• _Your instructions_:
Nothing should appear in the answer except the lines from the one containing "Ramagundam - Top Astrologer" through the end of the records below, written out exactly.

--------------------------------------------------

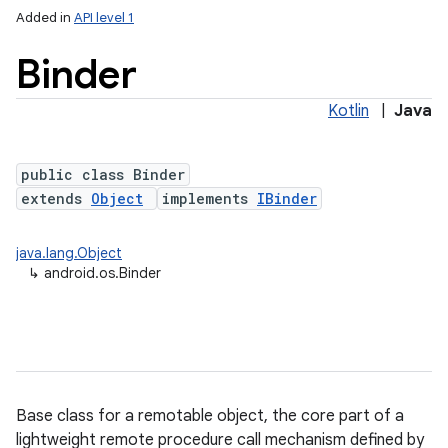
Added in
API level 1
Binder
Kotlin
|
Java
public class Binder
extends
Object
implements
IBinder
lization
java.lang.Object
↳
android.os.Binder
Base class for a remotable object, the core part of a
lightweight remote procedure call mechanism defined by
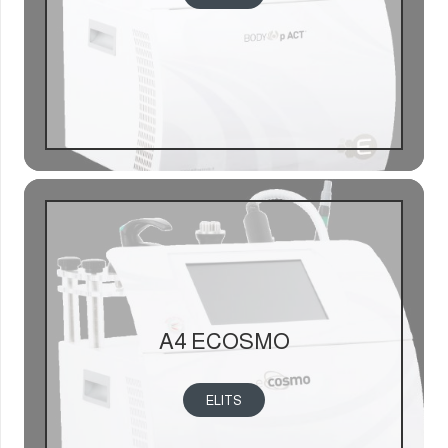
A4 ECOSMO
ELITS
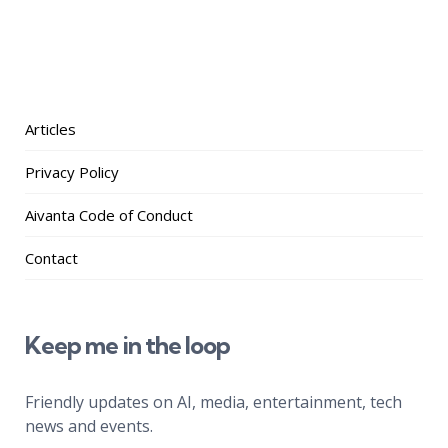
Articles
Privacy Policy
Aivanta Code of Conduct
Contact
Keep me in the loop
Friendly updates on AI, media, entertainment, tech
news and events.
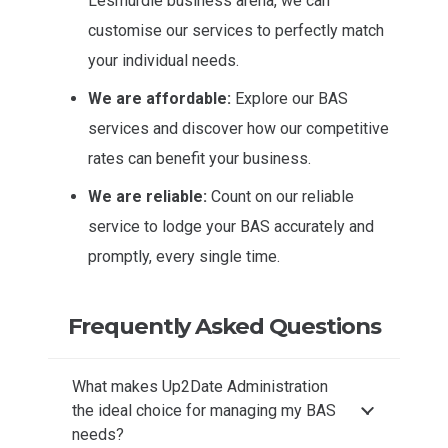
Lesmurdie business arena, we can
customise our services to perfectly match
your individual needs.
We are affordable:
Explore our BAS
services and discover how our competitive
rates can benefit your business.
We are reliable:
Count on our reliable
service to lodge your BAS accurately and
promptly, every single time.
Frequently Asked Questions
What makes Up2Date Administration
the ideal choice for managing my BAS
needs?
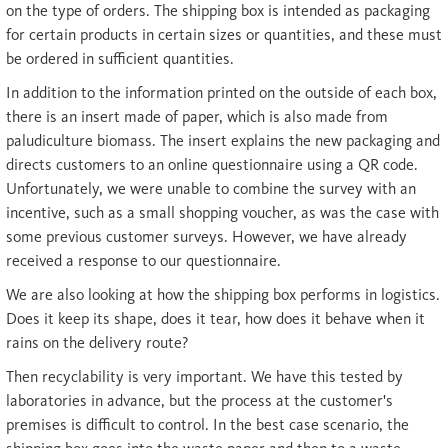
on the type of orders. The shipping box is intended as packaging
for certain products in certain sizes or quantities, and these must
be ordered in sufficient quantities.
In addition to the information printed on the outside of each box,
there is an insert made of paper, which is also made from
paludiculture biomass. The insert explains the new packaging and
directs customers to an online questionnaire using a QR code.
Unfortunately, we were unable to combine the survey with an
incentive, such as a small shopping voucher, as was the case with
some previous customer surveys. However, we have already
received a response to our questionnaire.
We are also looking at how the shipping box performs in logistics.
Does it keep its shape, does it tear, how does it behave when it
rains on the delivery route?
Then recyclability is very important. We have this tested by
laboratories in advance, but the process at the customer's
premises is difficult to control. In the best case scenario, the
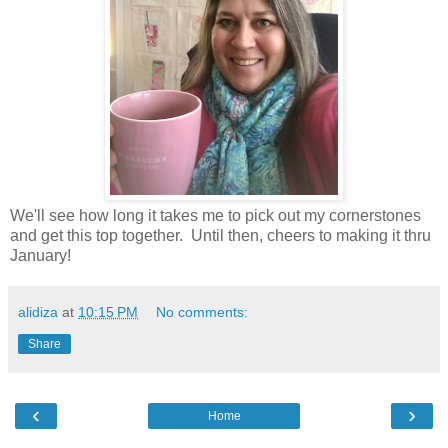
We'll see how long it takes me to pick out my cornerstones
and get this top together. Until then, cheers to making it thru
January!
alidiza
at
10:15 PM
No comments:
Share
‹
›
Home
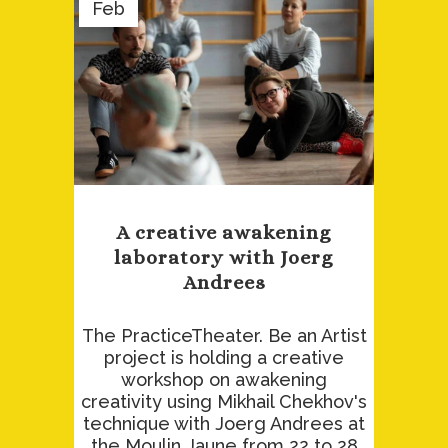
Feb
A creative awakening
laboratory with Joerg
Andrees
The PracticeTheater. Be an Artist
project is holding a creative
workshop on awakening
creativity using Mikhail Chekhov's
technique with Joerg Andrees at
the Moulin Jaune from 22 to 28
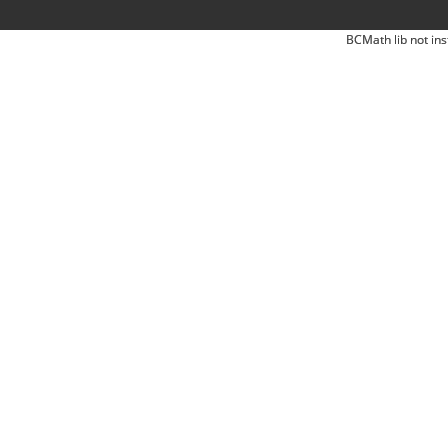
BCMath lib not ins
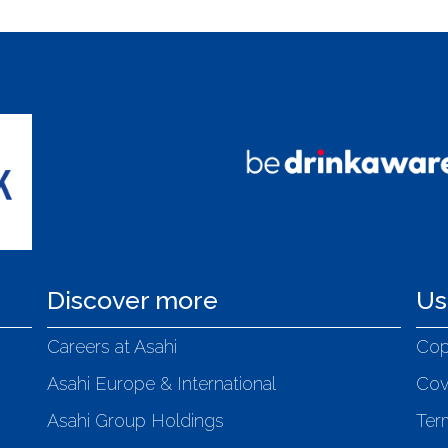
Discover more
Us
Careers at Asahi
Cop
Asahi Europe & International
Cov
Asahi Group Holdings
Ter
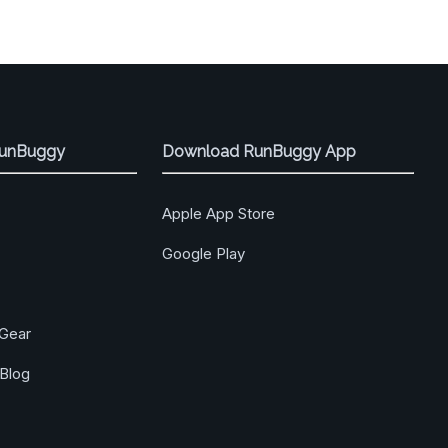
RunBuggy
Download RunBuggy App
Apple App Store
Google Play
Gear
Blog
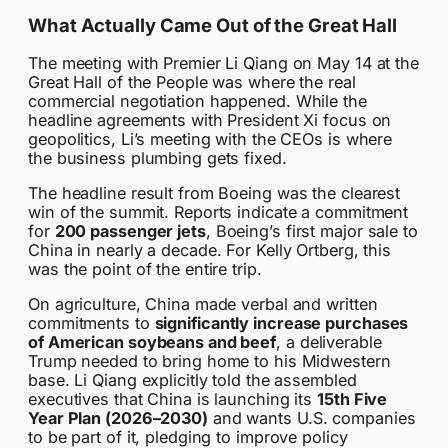
What Actually Came Out of the Great Hall
The meeting with Premier Li Qiang on May 14 at the
Great Hall of the People was where the real
commercial negotiation happened. While the
headline agreements with President Xi focus on
geopolitics, Li’s meeting with the CEOs is where
the business plumbing gets fixed.
The headline result from Boeing was the clearest
win of the summit. Reports indicate a commitment
for
200 passenger jets
, Boeing’s first major sale to
China in nearly a decade. For Kelly Ortberg, this
was the point of the entire trip.
On agriculture, China made verbal and written
commitments to
significantly increase purchases
of American soybeans and beef
, a deliverable
Trump needed to bring home to his Midwestern
base. Li Qiang explicitly told the assembled
executives that China is launching its
15th Five
Year Plan (2026–2030)
and wants U.S. companies
to be part of it, pledging to improve policy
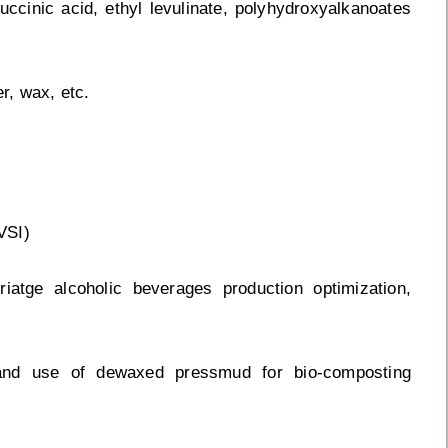
 succinic acid, ethyl levulinate, polyhydroxyalkanoates
r, wax, etc.
VSI)
riatge alcoholic beverages production optimization,
and use of dewaxed pressmud for bio-composting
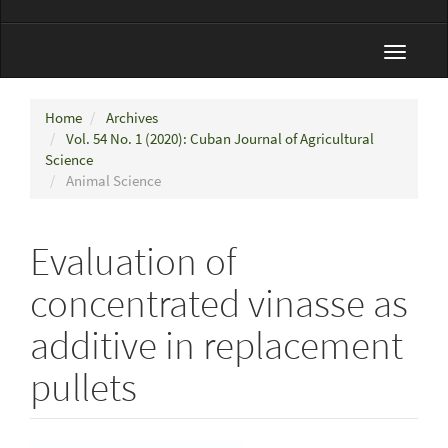
Toggle
navigat
Home
Archives
Vol. 54 No. 1 (2020): Cuban Journal of Agricultural
Science
Animal Science
Evaluation of
concentrated vinasse as
additive in replacement
pullets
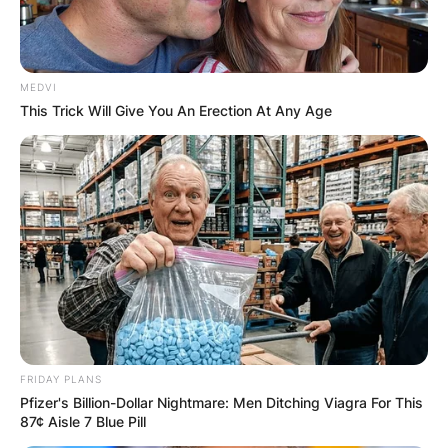
MEDVI
This Trick Will Give You An Erection At Any Age
FRIDAY PLANS
Pfizer's Billion-Dollar Nightmare: Men Ditching Viagra For This
87¢ Aisle 7 Blue Pill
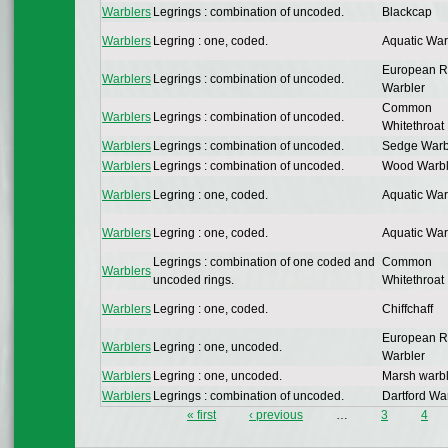
Warblers
Legrings : combination of uncoded.
Blackcap
Warblers
Legring : one, coded.
Aquatic War
European 
Warblers
Legrings : combination of uncoded.
Warbler
Common
Warblers
Legrings : combination of uncoded.
Whitethroat
Warblers
Legrings : combination of uncoded.
Sedge Warb
Warblers
Legrings : combination of uncoded.
Wood Warbl
Warblers
Legring : one, coded.
Aquatic War
Warblers
Legring : one, coded.
Aquatic War
Legrings : combination of one coded and
Common
Warblers
uncoded rings.
Whitethroat
Warblers
Legring : one, coded.
Chiffchaff
European 
Warblers
Legring : one, uncoded.
Warbler
Warblers
Legring : one, uncoded.
Marsh warbl
Warblers
Legrings : combination of uncoded.
Dartford Wa
« first
‹ previous
…
3
4
Pages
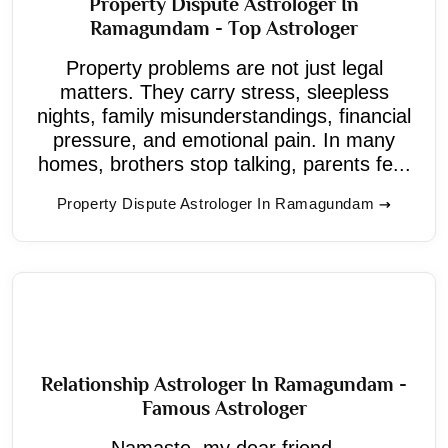
Property Dispute Astrologer In
Ramagundam - Top Astrologer
Property problems are not just legal
matters. They carry stress, sleepless
nights, family misunderstandings, financial
pressure, and emotional pain. In many
homes, brothers stop talking, parents fe...
Property Dispute Astrologer In Ramagundam
Relationship Astrologer In Ramagundam -
Famous Astrologer
Namaste, my dear friend.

--------------------------------------------------

• _Answer to this task_:
Ramagundam - Top Astrologer
Property problems are not just legal
matters. They carry stress, sleepless
nights, family misunderstandings, financial
pressure, and emotional pain. In many
homes, brothers stop talking, parents fe...
Property Dispute Astrologer In Ramagundam
Relationship Astrologer In Ramagundam -
Famous Astrologer
Namaste, my dear friend.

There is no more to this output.